REQUIRED ACTION: What is needed is a word-for-word copy of every record below, minus the pictures.

MATERIAL PROVIDED:

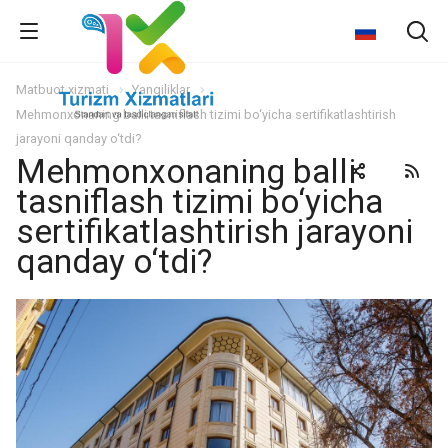
Matbuot xizmati
Yangiliklar
Mehmonxonaning balli tasniflash tizimi bo‘yicha sertifikatlashtirish
jarayoni qanday o‘tdi?
Mehmonxonaning balli
tasniflash tizimi bo‘yicha
sertifikatlashtirish jarayoni
qanday o‘tdi?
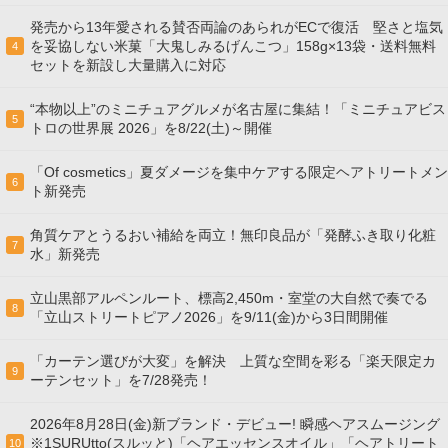
発売から13年愛される賛否両論のあられがECで復活 堅さと塩気
を妥協しない米菓「大鬼しみるげんこつ」158g×13袋・送料無料
4
セットを新設し大量購入に対応
“本物以上”のミニチュアグルメが名古屋に集結！「ミニチュアビス
5
トロの世界展 2026」を8/22(土)～開催
「Of cosmetics」夏ダメージを集中ケアする限定ヘアトリートメン
6
ト新発売
角質ケアとうるおい補給を両立！無印良品が「発酵ふき取り化粧
7
水」新発売
立山黒部アルペンルート、標高2,450m・室堂の大自然で奏でる
8
「立山ストリートピアノ2026」を9/11(金)から3日間開催
「カーテン選びが大変」を解決 上質な空間を彩る「楽天限定カ
9
ーテンセット」を7/28発売！
2026年8月28日(金)新ブランド・デビュー! 瞬感ヘアスムージング
※1SURUtto(スルッと)「ヘアエッセンスオイル」「ヘアトリート
10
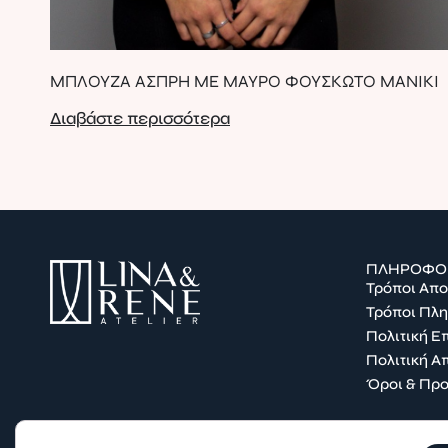
ΜΠΛΟΥΖΑ ΑΣΠΡΗ ΜΕ ΜΑΥΡΟ ΦΟΥΣΚΩΤΟ ΜΑΝΙΚΙ
Διαβάστε περισσότερα
ΠΛΗΡΟΦΟ
Τρόποι Απ
Τρόποι Πλ
Πολιτική 
Πολιτική Α
Όροι & Πρ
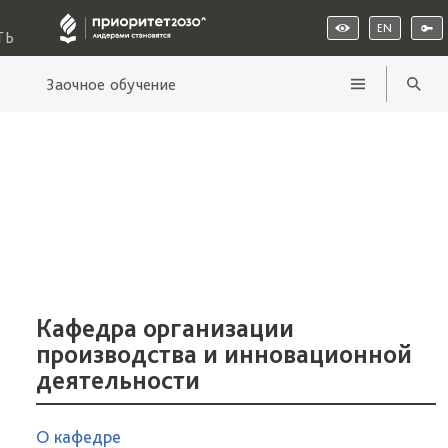
EN
ТЬ
Заочное обучение
Кафедра организации
производства и инновационной
деятельности
О кафедре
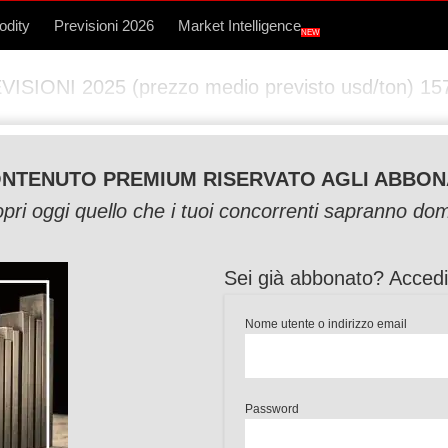
dity
Previsioni 2026
Market Intelligence
NEW
IONI 2025 (prezzo medio previsto usd/ton) 157
NTENUTO PREMIUM RISERVATO AGLI ABBON
pri oggi quello che i tuoi concorrenti sapranno do
Sei già abbonato? Accedi
Nome utente o indirizzo email
Password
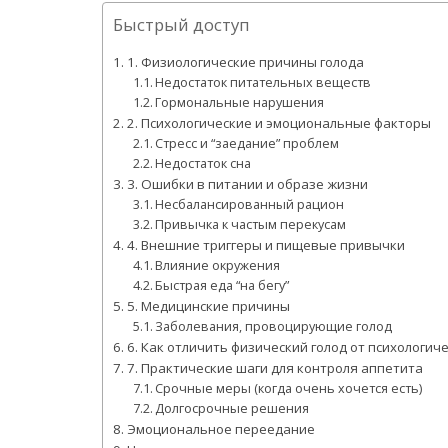
Быстрый доступ
1. Физиологические причины голода
Недостаток питательных веществ
Гормональные нарушения
2. Психологические и эмоциональные факторы
Стресс и “заедание” проблем
Недостаток сна
3. Ошибки в питании и образе жизни
Несбалансированный рацион
Привычка к частым перекусам
4. Внешние триггеры и пищевые привычки
Влияние окружения
Быстрая еда “на бегу”
5. Медицинские причины
Заболевания, провоцирующие голод
6. Как отличить физический голод от психологиче
7. Практические шаги для контроля аппетита
Срочные меры (когда очень хочется есть)
Долгосрочные решения
Эмоциональное переедание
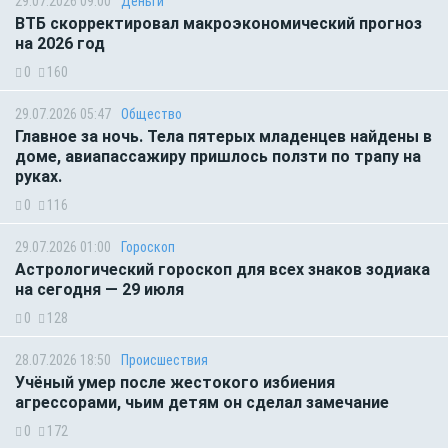
29.07.2026 09:00
Деньги
ВТБ скорректировал макроэкономический прогноз
на 2026 год
0
160
29.07.2026 05:47
Общество
Главное за ночь. Тела пятерых младенцев найдены в
доме, авиапассажиру пришлось ползти по трапу на
руках.
0
116
29.07.2026 01:00
Гороскоп
Астрологический гороскоп для всех знаков зодиака
на сегодня — 29 июля
0
128
28.07.2026 18:50
Происшествия
Учёный умер после жестокого избиения
агрессорами, чьим детям он сделал замечание
0
172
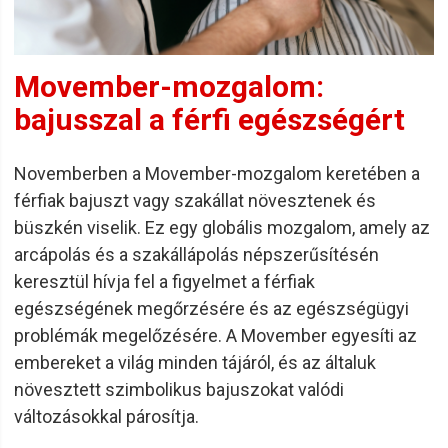
Movember-mozgalom:
bajusszal a férfi egészségért
Novemberben a Movember-mozgalom keretében a
férfiak bajuszt vagy szakállat növesztenek és
büszkén viselik. Ez egy globális mozgalom, amely az
arcápolás és a szakállápolás népszerűsítésén
keresztül hívja fel a figyelmet a férfiak
egészségének megőrzésére és az egészségügyi
problémák megelőzésére. A Movember egyesíti az
embereket a világ minden tájáról, és az általuk
növesztett szimbolikus bajuszokat valódi
változásokkal párosítja.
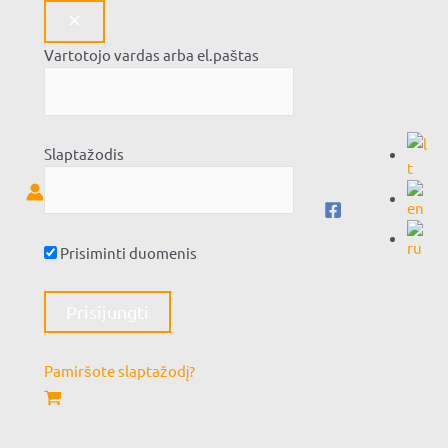
Vartotojo vardas arba el.paštas
Slaptažodis
Prisiminti duomenis
Pamiršote slaptažodį?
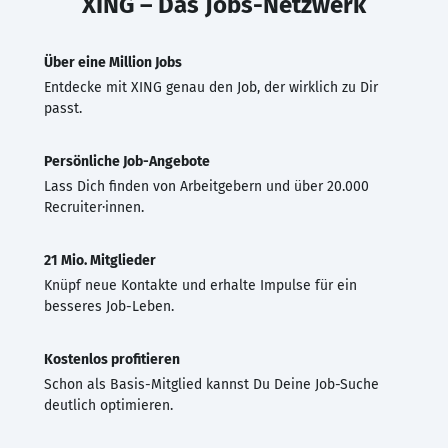
XING – Das Jobs-Netzwerk
Über eine Million Jobs
Entdecke mit XING genau den Job, der wirklich zu Dir
passt.
Persönliche Job-Angebote
Lass Dich finden von Arbeitgebern und über 20.000
Recruiter·innen.
21 Mio. Mitglieder
Knüpf neue Kontakte und erhalte Impulse für ein
besseres Job-Leben.
Kostenlos profitieren
Schon als Basis-Mitglied kannst Du Deine Job-Suche
deutlich optimieren.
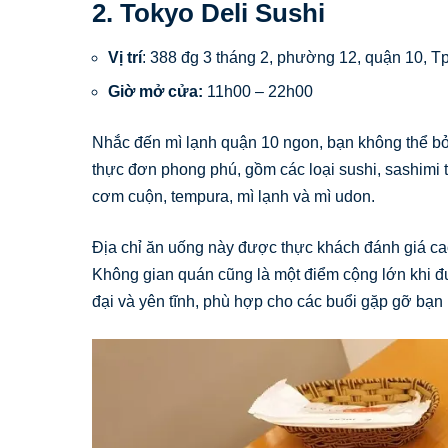
2. Tokyo Deli Sushi
Vị trí
: 388 đg 3 tháng 2, phường 12, quận 10, 
Giờ mở cửa:
11h00 – 22h00
Nhắc đến mì lạnh quận 10 ngon, bạn không thể bỏ
thực đơn phong phú, gồm các loại sushi, sashimi 
cơm cuộn, tempura, mì lạnh và mì udon.
Địa chỉ ăn uống này được thực khách đánh giá cao 
Không gian quán cũng là một điểm cộng lớn khi đ
đại và yên tĩnh, phù hợp cho các buổi gặp gỡ bạn 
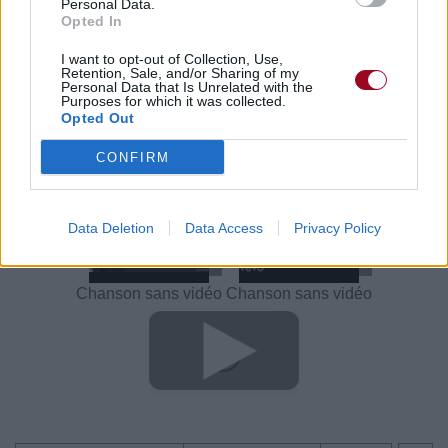
Personal Data.
Opted In
Voir la vidéo de «One Last Song»
I want to opt-out of Collection, Use,
Retention, Sale, and/or Sharing of my
Personal Data that Is Unrelated with the
Purposes for which it was collected.
Opted Out
CONFIRM
Concert/Live
Chanson sans vidéo
Data Deletion
Data Access
Privacy Policy
Chanson sans vidéo
Chanson sans vidéo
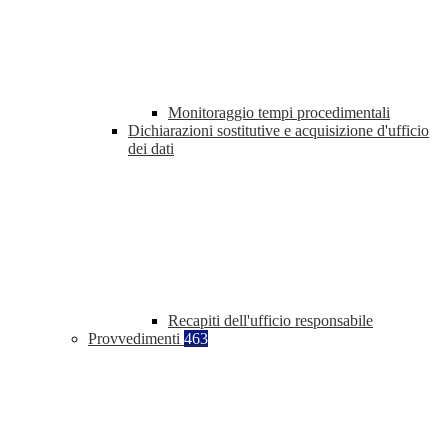
Monitoraggio tempi procedimentali
Dichiarazioni sostitutive e acquisizione d'ufficio
dei dati
Recapiti dell'ufficio responsabile
Provvedimenti
463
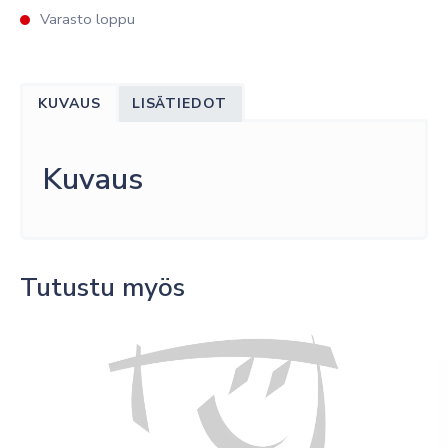
Varasto loppu
KUVAUS
LISÄTIEDOT
Kuvaus
Tutustu myös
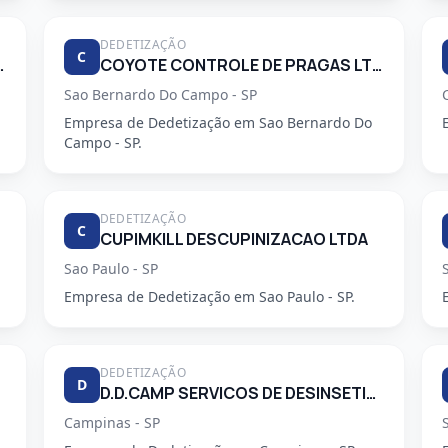
DEDETIZAÇÃO
C
 PRAGAS URBANAS
COYOTE CONTROLE DE PRAGAS LTDA
Sao Bernardo Do Campo - SP
Empresa de Dedetização em Sao Bernardo Do
Campo - SP.
DEDETIZAÇÃO
C
CUPIMKILL DESCUPINIZACAO LTDA
Sao Paulo - SP
Empresa de Dedetização em Sao Paulo - SP.
DEDETIZAÇÃO
D
D.D.CAMP SERVICOS DE DESINSETIZACAO LTDA.
Campinas - SP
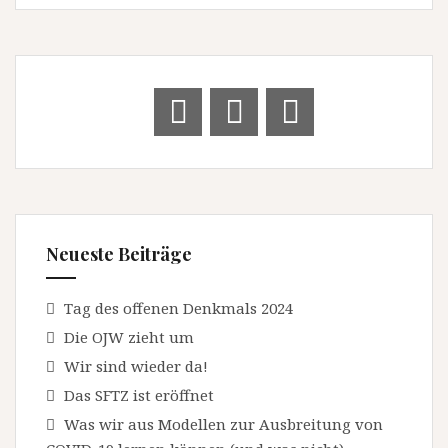
Neueste Beiträge
Tag des offenen Denkmals 2024
Die OJW zieht um
Wir sind wieder da!
Das SFTZ ist eröffnet
Was wir aus Modellen zur Ausbreitung von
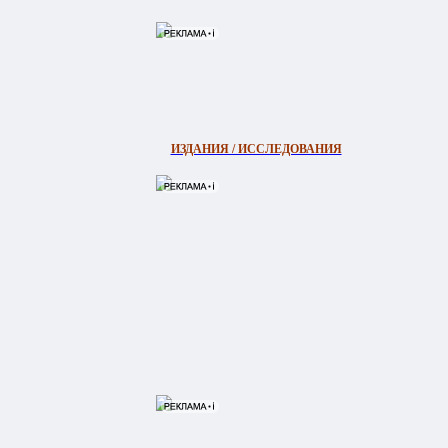
ИЗДАНИЯ / ИССЛЕДОВАНИЯ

RESULT OF THE EXERCISE:
Matbuot xizmati
Yangiliklar
Mehmonxonaning balli tasniflash tizimi bo‘yicha sertifikatlashtirish
jarayoni qanday o‘tdi?
Mehmonxonaning balli
tasniflash tizimi bo‘yicha
sertifikatlashtirish jarayoni
qanday o‘tdi?
発売から13年愛される賛否両論のあられがECで復活 堅さと塩気
を妥協しない米菓「大鬼しみるげんこつ」158g×13袋・送料無料
4
セットを新設し大量購入に対応
“本物以上”のミニチュアグルメが名古屋に集結！「ミニチュアビス
5
トロの世界展 2026」を8/22(土)～開催
「Of cosmetics」夏ダメージを集中ケアする限定ヘアトリートメン
6
ト新発売
角質ケアとうるおい補給を両立！無印良品が「発酵ふき取り化粧
7
水」新発売
立山黒部アルペンルート、標高2,450m・室堂の大自然で奏でる
8
「立山ストリートピアノ2026」を9/11(金)から3日間開催
「カーテン選びが大変」を解決 上質な空間を彩る「楽天限定カ
9
ーテンセット」を7/28発売！
2026年8月28日(金)新ブランド・デビュー! 瞬感ヘアスムージング
※1SURUtto(スルッと)「ヘアエッセンスオイル」「ヘアトリート
10
ΜΠΛΟΥΖΑ ΑΣΠΡΗ ΜΕ ΜΑΥΡΟ ΦΟΥΣΚΩΤΟ ΜΑΝΙΚΙ
Διαβάστε περισσότερα
ΠΛΗΡΟΦΟ
Τρόποι Απ
Τρόποι Πλ
Πολιτική 
Πολιτική Α
Όροι & Πρ
EN
ТЬ
Заочное обучение
Кафедра организации
производства и инновационной
деятельности
О кафедре
dity
Previsioni 2026
Market Intelligence
NEW
IONI 2025 (prezzo medio previsto usd/ton) 157
NTENUTO PREMIUM RISERVATO AGLI ABBON
pri oggi quello che i tuoi concorrenti sapranno do
Sei già abbonato? Accedi
Nome utente o indirizzo email
Password
Быстрый доступ
1. Физиологические причины голода
Недостаток питательных веществ
Гормональные нарушения
2. Психологические и эмоциональные факторы
Стресс и “заедание” проблем
Недостаток сна
3. Ошибки в питании и образе жизни
Несбалансированный рацион
Привычка к частым перекусам
4. Внешние триггеры и пищевые привычки
Влияние окружения
Быстрая еда “на бегу”
5. Медицинские причины
Заболевания, провоцирующие голод
6. Как отличить физический голод от психологиче
7. Практические шаги для контроля аппетита
Срочные меры (когда очень хочется есть)
Долгосрочные решения
Эмоциональное переедание
29.07.2026 09:00
Деньги
ВТБ скорректировал макроэкономический прогноз
на 2026 год
0
160
29.07.2026 05:47
Общество
Главное за ночь. Тела пятерых младенцев найдены в
доме, авиапассажиру пришлось ползти по трапу на
руках.
0
116
29.07.2026 01:00
Гороскоп
Астрологический гороскоп для всех знаков зодиака
на сегодня — 29 июля
0
128
28.07.2026 18:50
Происшествия
Учёный умер после жестокого избиения
агрессорами, чьим детям он сделал замечание
0
172
Movember-mozgalom:
bajusszal a férfi egészségért
Novemberben a Movember-mozgalom keretében a
férfiak bajuszt vagy szakállat növesztenek és
büszkén viselik. Ez egy globális mozgalom, amely az
arcápolás és a szakállápolás népszerűsítésén
keresztül hívja fel a figyelmet a férfiak
egészségének megőrzésére és az egészségügyi
problémák megelőzésére. A Movember egyesíti az
embereket a világ minden tájáról, és az általuk
növesztett szimbolikus bajuszokat valódi
változásokkal párosítja.
Vartotojo vardas arba el.paštas
Slaptažodis
Prisiminti duomenis
Pamiršote slaptažodį?
XING – Das Jobs-Netzwerk
Über eine Million Jobs
Entdecke mit XING genau den Job, der wirklich zu Dir
passt.
Persönliche Job-Angebote
Lass Dich finden von Arbeitgebern und über 20.000
Recruiter·innen.
21 Mio. Mitglieder
Knüpf neue Kontakte und erhalte Impulse für ein
besseres Job-Leben.
Kostenlos profitieren
Schon als Basis-Mitglied kannst Du Deine Job-Suche
deutlich optimieren.
2. Tokyo Deli Sushi
Vị trí
: 388 đg 3 tháng 2, phường 12, quận 10, 
Giờ mở cửa:
11h00 – 22h00
Nhắc đến mì lạnh quận 10 ngon, bạn không thể bỏ
thực đơn phong phú, gồm các loại sushi, sashimi 
cơm cuộn, tempura, mì lạnh và mì udon.
Địa chỉ ăn uống này được thực khách đánh giá cao 
Không gian quán cũng là một điểm cộng lớn khi đ
đại và yên tĩnh, phù hợp cho các buổi gặp gỡ bạn 
Personal Data.
Opted In
Voir la vidéo de «One Last Song»
I want to opt-out of Collection, Use,
Retention, Sale, and/or Sharing of my
Personal Data that Is Unrelated with the
Purposes for which it was collected.
Opted Out
CONFIRM
Concert/Live
Chanson sans vidéo
Data Deletion
Data Access
Privacy Policy
Chanson sans vidéo
Chanson sans vidéo
Monitoraggio tempi procedimentali
Dichiarazioni sostitutive e acquisizione d'ufficio
dei dati
Recapiti dell'ufficio responsabile
Provvedimenti
463
Varasto loppu
KUVAUS
LISÄTIEDOT
Kuvaus
Tutustu myös
DEDETIZAÇÃO
C
 PRAGAS URBANAS
COYOTE CONTROLE DE PRAGAS LTDA
Sao Bernardo Do Campo - SP
Empresa de Dedetização em Sao Bernardo Do
Campo - SP.
DEDETIZAÇÃO
C
CUPIMKILL DESCUPINIZACAO LTDA
Sao Paulo - SP
Empresa de Dedetização em Sao Paulo - SP.
DEDETIZAÇÃO
D
D.D.CAMP SERVICOS DE DESINSETIZACAO LTDA.
Campinas - SP
Neueste Beiträge
Tag des offenen Denkmals 2024
Die OJW zieht um
Wir sind wieder da!
Das SFTZ ist eröffnet
Was wir aus Modellen zur Ausbreitung von
ИЗДАНИЯ / ИССЛЕДОВАНИЯ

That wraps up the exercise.